Overall, Gascon observes at least three areas of growth in the FX algo space. The first is in order placement optimisation, where clients can set-up the overall expectation of algo behaviour and the algos will attempt to optimise placement given the conditions and boundaries set. A good example of this in the JPMorgan offering is DNA, he adds, which uses cutting edge machine learning techniques, including reinforcement learning and neural networks. The second area would be providing optionality to clients on algos to use before, or during, the execution based on their trading patterns and profile. “The final and last step in terms of technology opportunity might be some sort of autopilot which would take care of the execution given a very high level instruction with few restrictions,” predicts Gascon.
Encouraging further adoption
In addition, the trouble with some of the deep learning approaches to AI in trading is the need for consistency with very few errors. So if an AI decides to take a very different course of action to the intent of the user, then this may or may not be perceived well, explains Appleton. “However, that being said, using AI in subroutines that have very specific goals is definitely happening,” he adds. More importantly, according to Appleton there are areas where clients want the traditional FX relationship and where that is working, banks such as Crédit Agricole CIB see no need to change it. “In other areas we are finding there are still clients that can make significant cost and time savings by switching to using algos. This is mostly an education exercise with the client - once they have done a few simple executions, TWAP for example, and been over the TCA, they start to experiment on their own,” he says.

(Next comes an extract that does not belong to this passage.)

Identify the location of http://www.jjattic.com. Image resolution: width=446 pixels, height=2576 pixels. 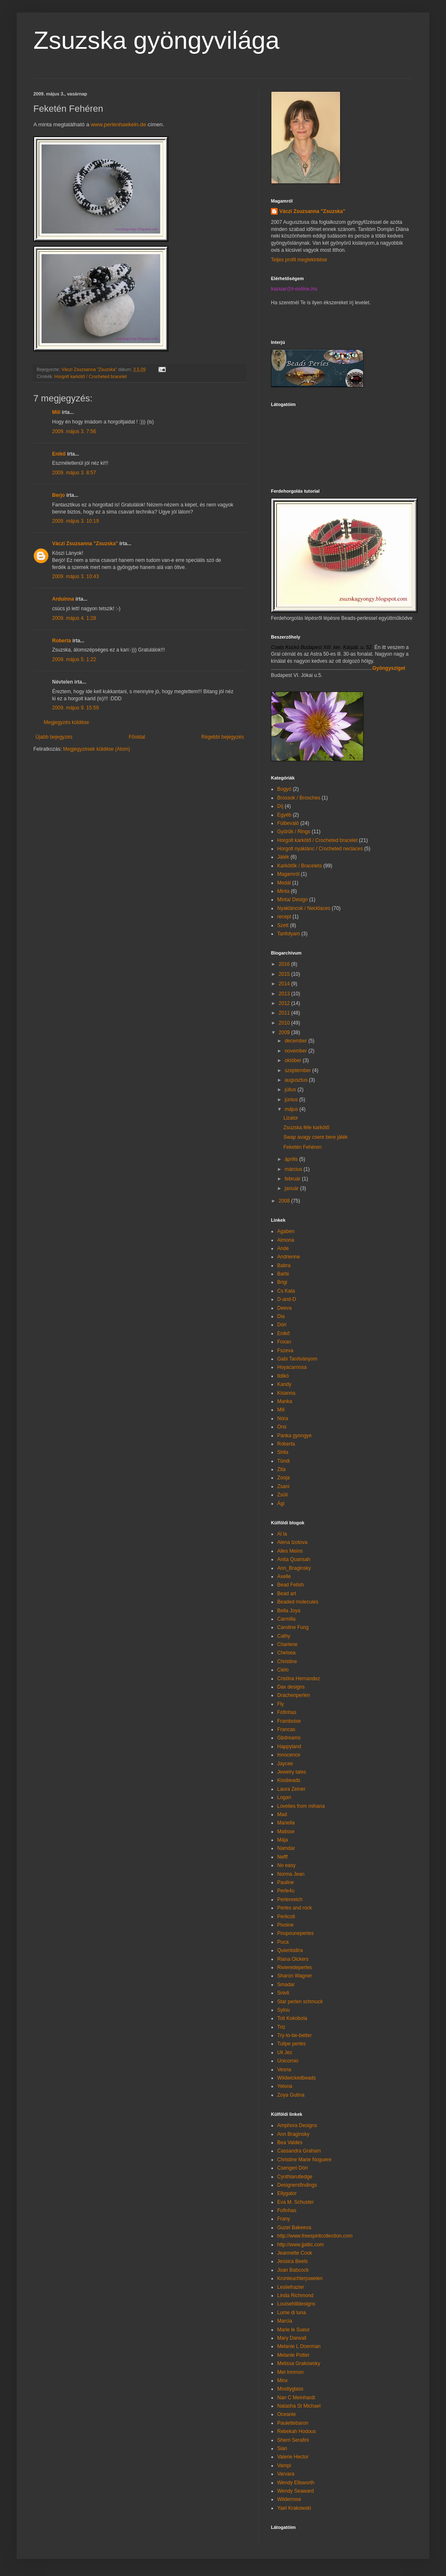 (300, 2245).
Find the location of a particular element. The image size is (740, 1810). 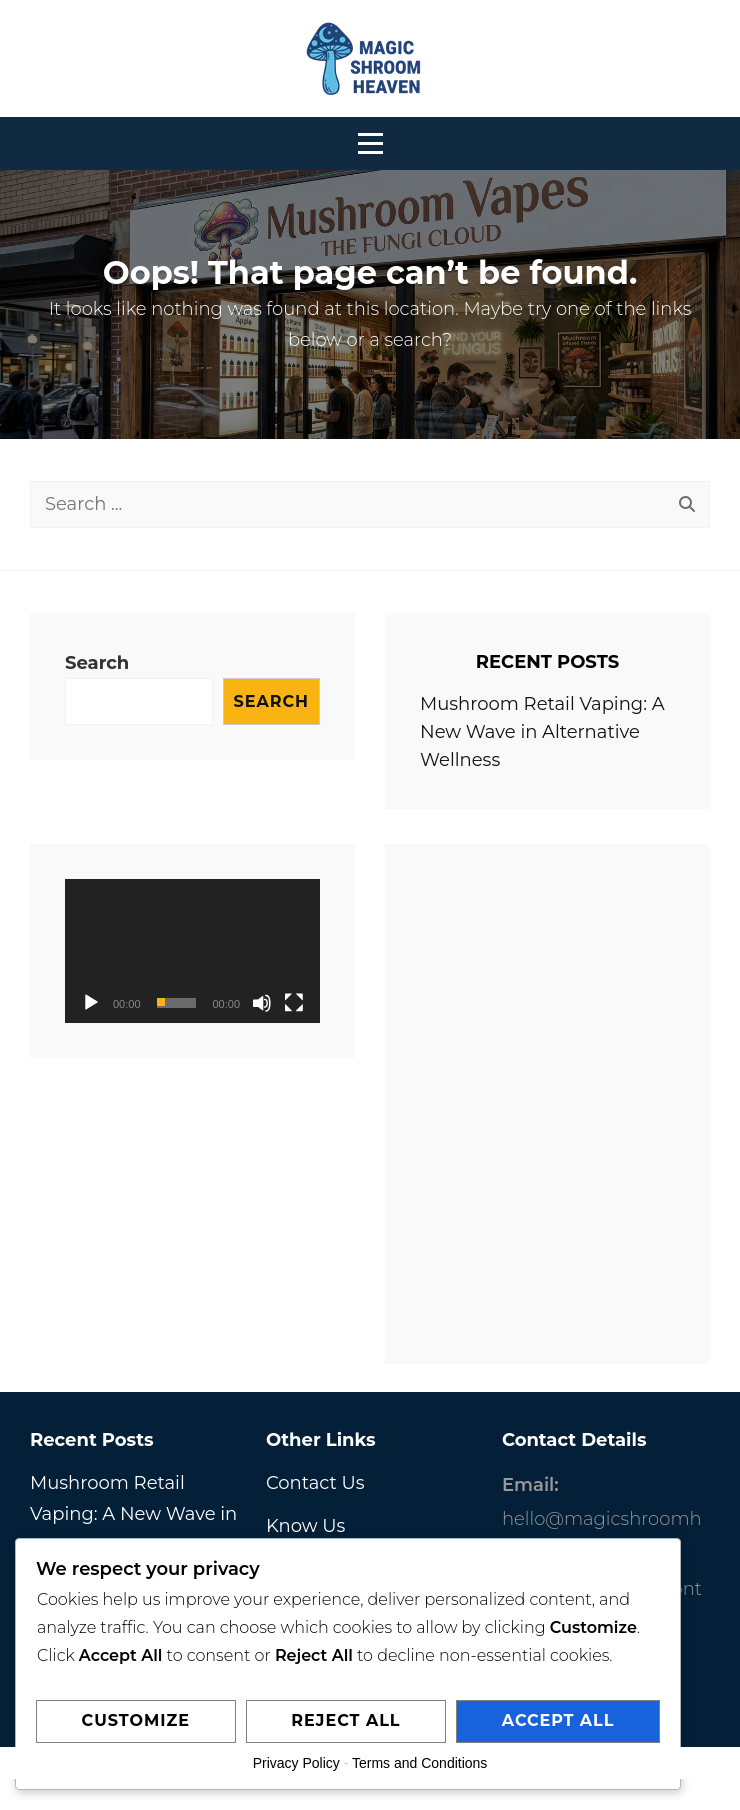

Looking ahead, he expects to see more smaller banks white-labelling the solutions with bigger partner banks where there is client demand for algos but not the appetite to build a standalone execution desk. “We will also see more corporates using algos as they become comfortable executing large tickets sizes with a general uptick in overall volume,” he adds: “In terms of products, we will see more banks marketing AI features and real time diagnostics.” Deutsche Bank also says it takes pride in working closely with its clients in order to ensure they understand the direct and indirect costs of FX execution and other products. “Thanks to the Market Colour app, clients are able to see the tool in action for themselves and are able to see how it works,” explains Nuti. “The functionality in the app demonstrates how the product is designed to save them money on average.”
The bank also provides extensive training on how the tool works so clients feel comfortable using the platform and that they are well supported, which Nuti expects will only further support and encourage greater algo usage going forward. “FX algo trading will continue to be an integral part of a client execution suite,” he predicts. “I envisage continued growth in this space as more investors realise the advantages and this will help ensure that algos remain a core offering in our product line up.”
Meanwhile whilst Commerzbank is developing new algorithmic solutions for both its house and client businesses, at a macro level however, Congdon notes that the market is fluid and clients need to be aware of the impact of new regulation on the market. For example, increased NDF clearing may have an impact on liquidity provision and ultimately the cost of execution.